This review may contain spoilers. I can handle the truth.
KevinWriter’s review published on Letterboxd:
This review may contain spoilers.
"Psycho Killer, qu'est-ce que c'est, fa-fa-fa-fa-fa-fa-fa-fa-fa-far better" - David Byrne
I know this has been hailed as a classic for decades now. But I've heard from a few people who have seen it that they appreciate it more as a cinematic landmark than they like it. But I found Psycho very entertaining and surprisingly fast-paced when comparing it to other movies from the era. The movie begins and sucks you right into the story. Many papers have probably already been written on it, but I also want to mention just how genius the editing in this movie is. Even though it's black-and-white and almost 60 years old, it still feels so modern because of its editing and structure.
This is my first time watching it and I expected the 'shower scene' to be some kind of climax towards the end of the movie. So when Marion stepped into the shower, I expected it to be just a random shower scene and that the shower stabbing would come later. To my surprise Marion (the main character!) dies right there and then, halfway throughout the movie and the shower scene, that I've seen so many times already in pop culture references, genuinely startled me because I didn't expect it.

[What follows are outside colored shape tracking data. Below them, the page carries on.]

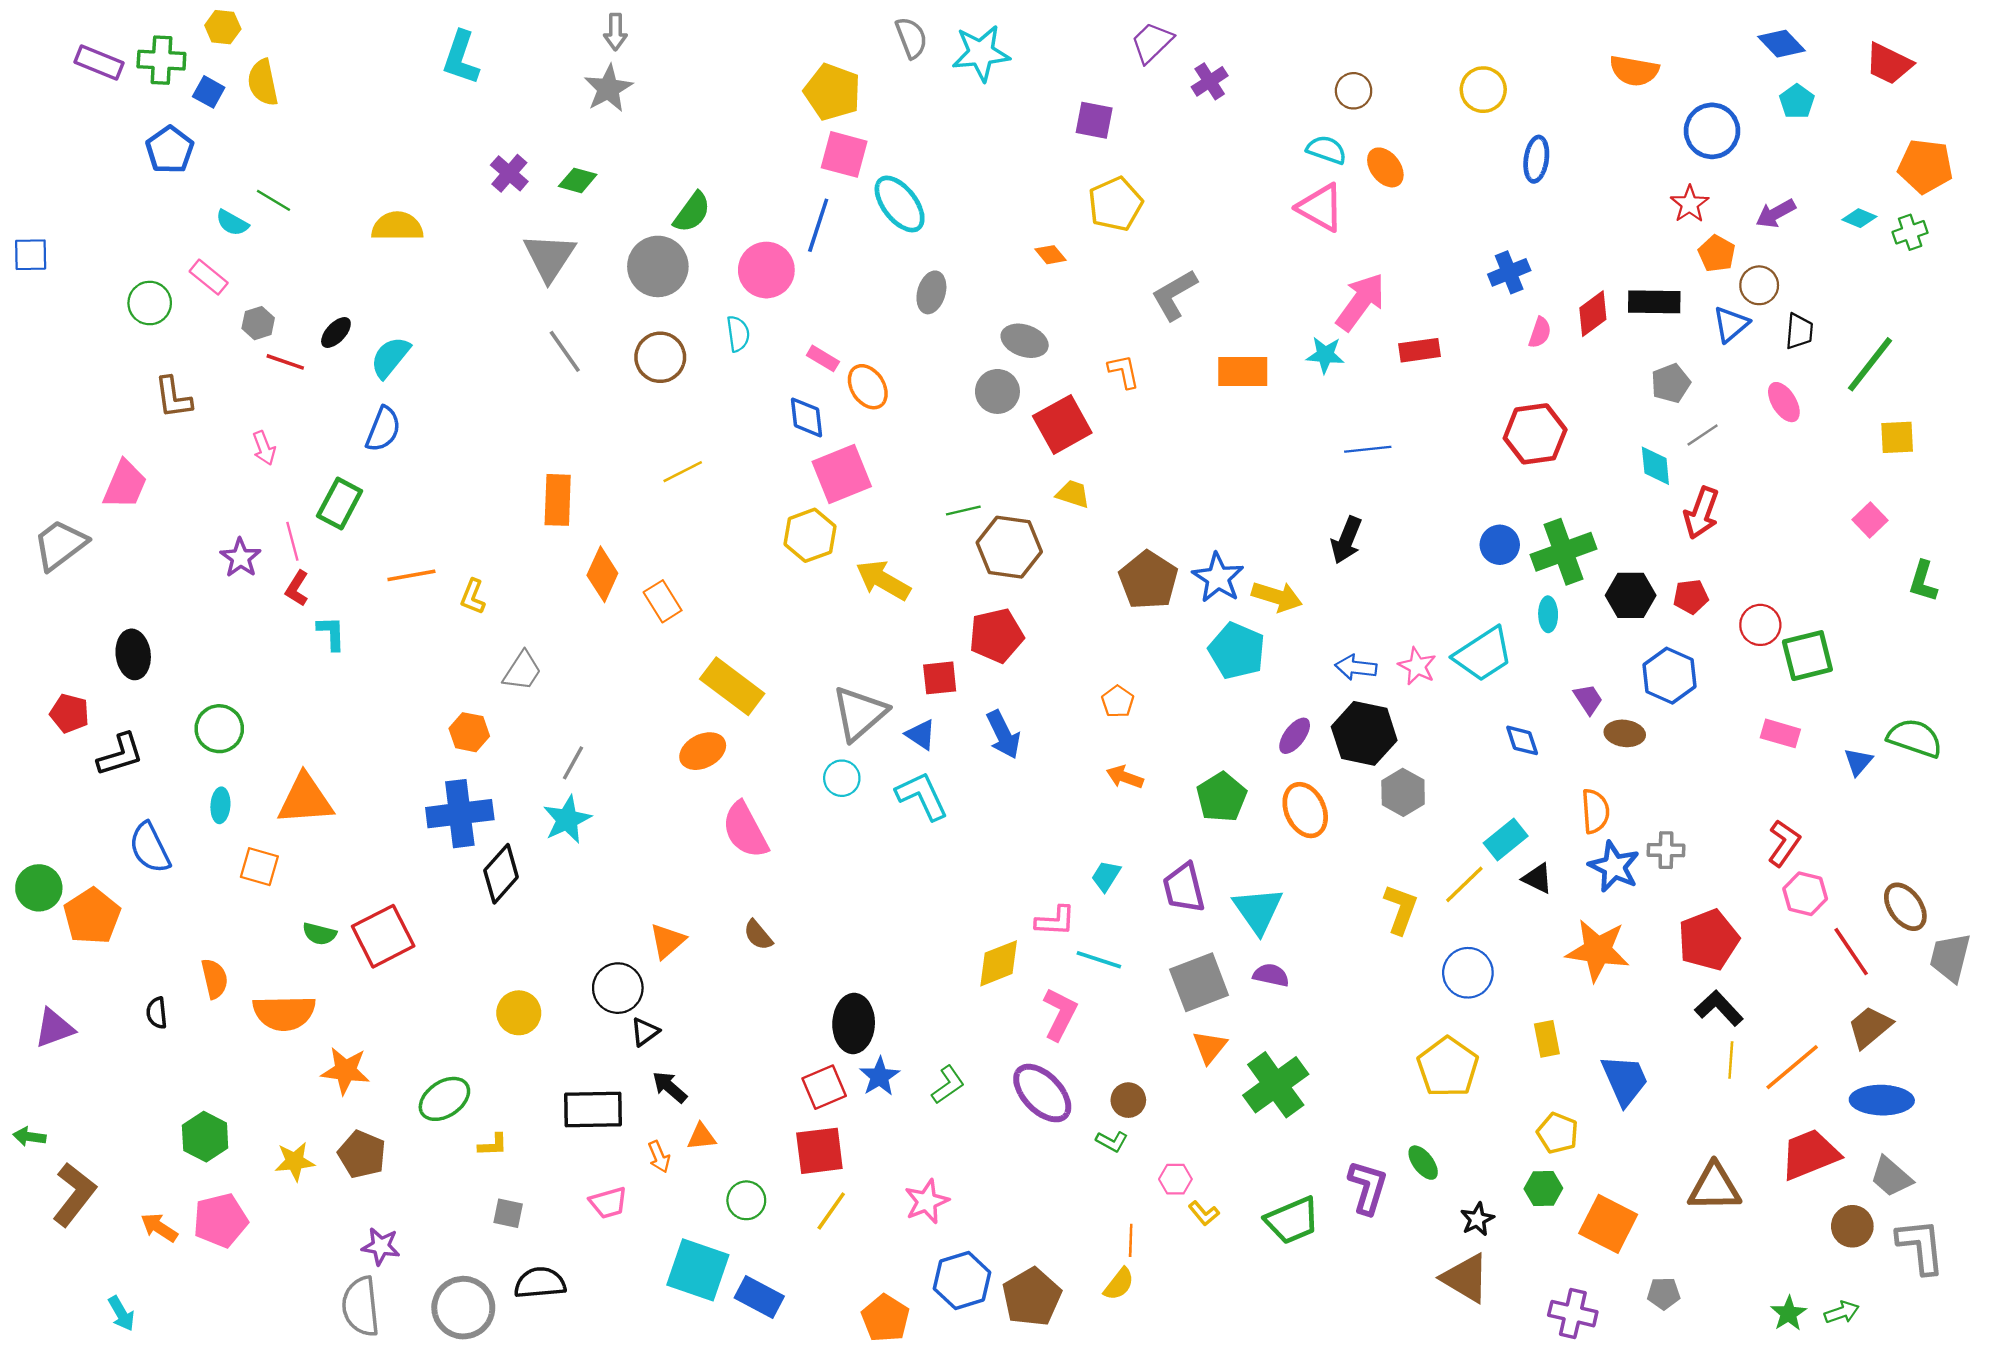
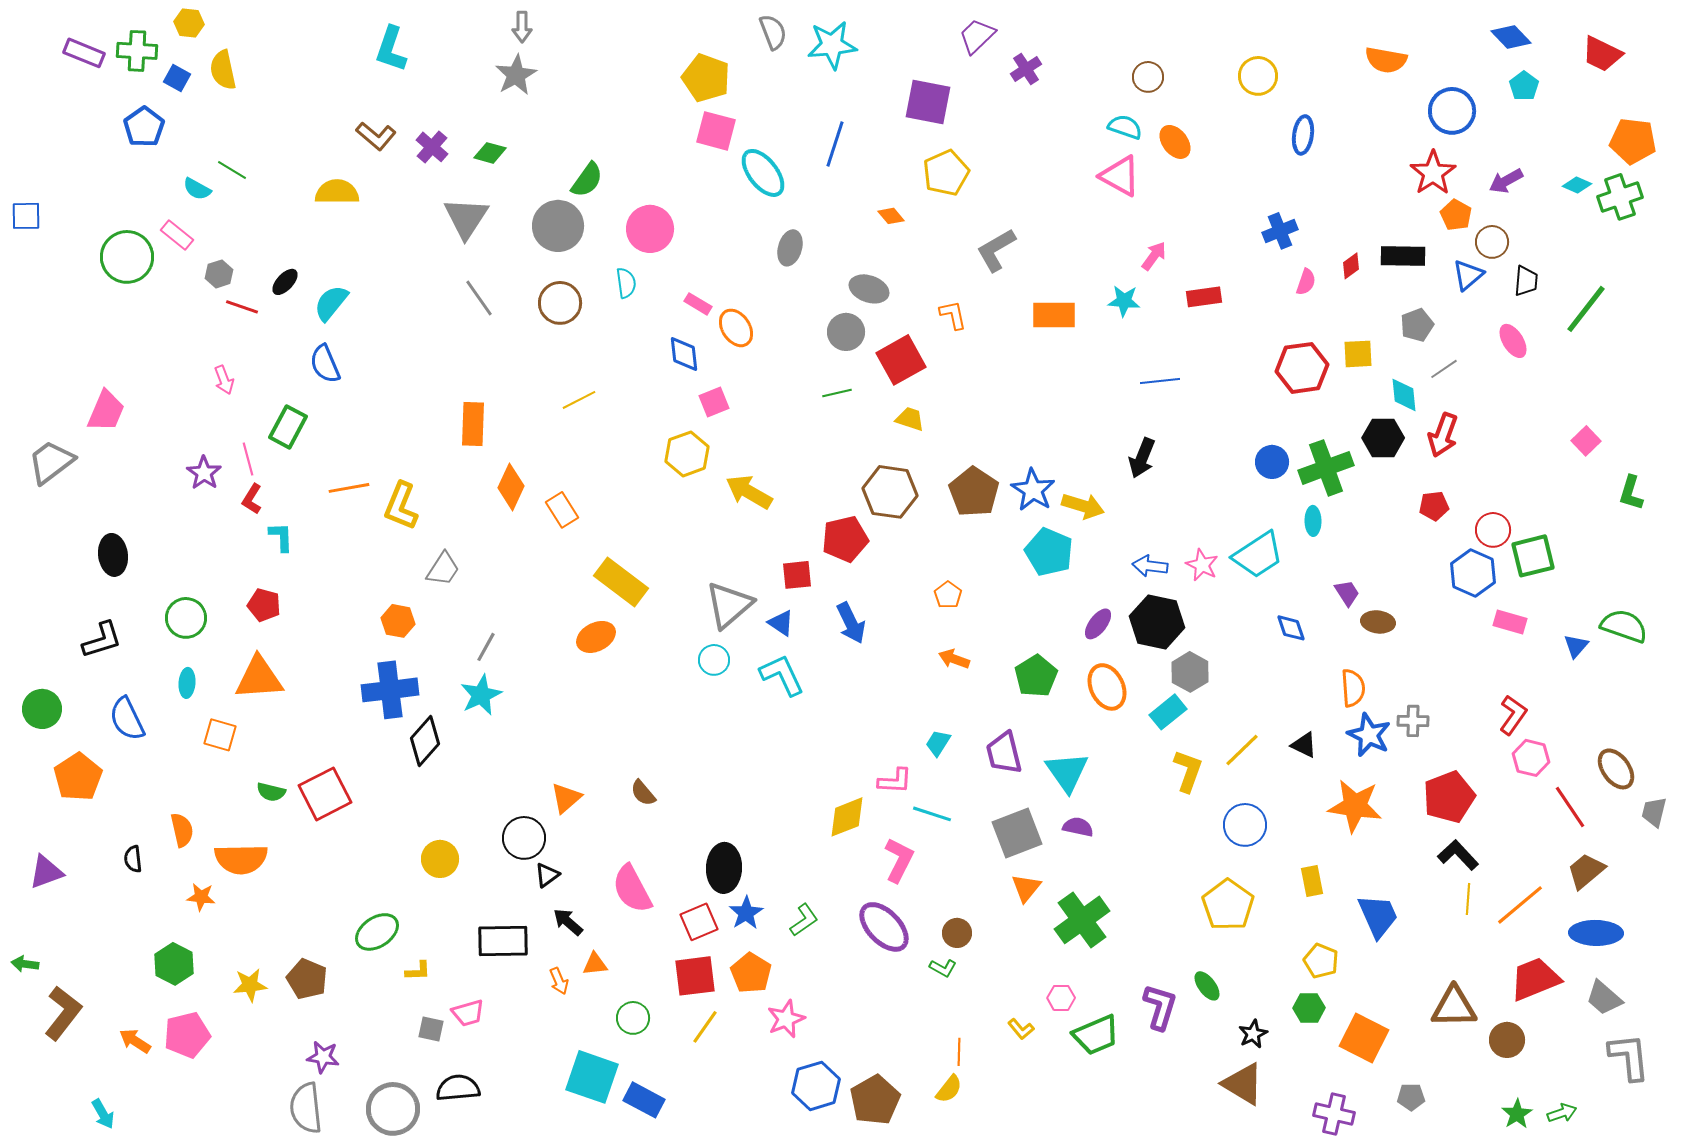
purple square: (1094, 120) -> (928, 102), size x1.4
red star: (1690, 204) -> (1433, 173), size x1.4
blue line: (818, 225) -> (835, 144), moved
green cross: (1910, 232) -> (1620, 197), size x1.5
pink arrow: (1361, 302) -> (1154, 256), size x0.6
green circle: (150, 303) -> (127, 257), size x1.4
red diamond: (1593, 314) -> (1351, 266), size x0.7
brown L-shape: (173, 397) -> (376, 136), moved, turned -42
blue semicircle: (383, 429) -> (325, 364), turned 135
yellow square: (1897, 437) -> (1358, 354), moved
pink square: (842, 474) -> (714, 402), size x0.6
green line: (963, 511) -> (837, 393), moved
brown hexagon: (1009, 547) -> (890, 492), moved
black hexagon: (1631, 595) -> (1383, 438), moved
yellow L-shape: (473, 597) -> (401, 506), size x1.6
blue hexagon: (1670, 676) -> (1473, 573), moved
red pentagon: (69, 713) -> (264, 605), moved
pink semicircle: (745, 830) -> (632, 889), moved
cyan rectangle: (1506, 840) -> (1168, 712), moved
green circle: (39, 888) -> (42, 709), moved
gray trapezoid: (1950, 957) -> (1654, 812), size x0.7
orange star: (345, 1071) -> (201, 897), moved, size x0.7
pink hexagon: (1175, 1179) -> (1061, 998), moved
pink trapezoid: (608, 1203) -> (468, 1013), moved
brown circle: (1852, 1226) -> (1507, 1040), moved
orange pentagon: (885, 1318) -> (751, 973), moved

I wasn't sure where they'd take it from there, but I think the turn the movie takes after the death of Marion is the most genius move of the story. Instead of slowly defusing the whole situation after this climax, we stay on the high-paced rails with a highly entertaining interrogation scene which showcases Anthony Perkin's brilliant performance. And after that when another shocking death occurs, the plot once again doesn't halt in any way. The way Psycho jumps from main character to main character was a lot of fun and such a unique feature that I wonder why it's almost never done anymore (in horror movies). Maybe it's just very difficult to make the audience care for every single character and that shows the quality of Hitchcock's direction and Stefano's screenplay. And of course also the stellar acting by everyone.
As expected, Psycho never scared me, probably due to the extreme pop culture exposure and the fact that movies around 1960 were mostly more into the thriller aspect than the horror elements. Okay, maybe except for Bates' psychotic smile when he tries to kill Lila. Anthony Perkins' performance in this is incredible. But the fact that it isn't truly terrifying doesn't take anything away from Psycho. As a crime thriller with horror elements is functions perfectly. It is clearly visible how much of a landmark Psycho is in terms of thriller/horror culture. It's the movie that completely changed the genre and the concept of violence in movies. And it also makes for 109 tense and exciting minutes.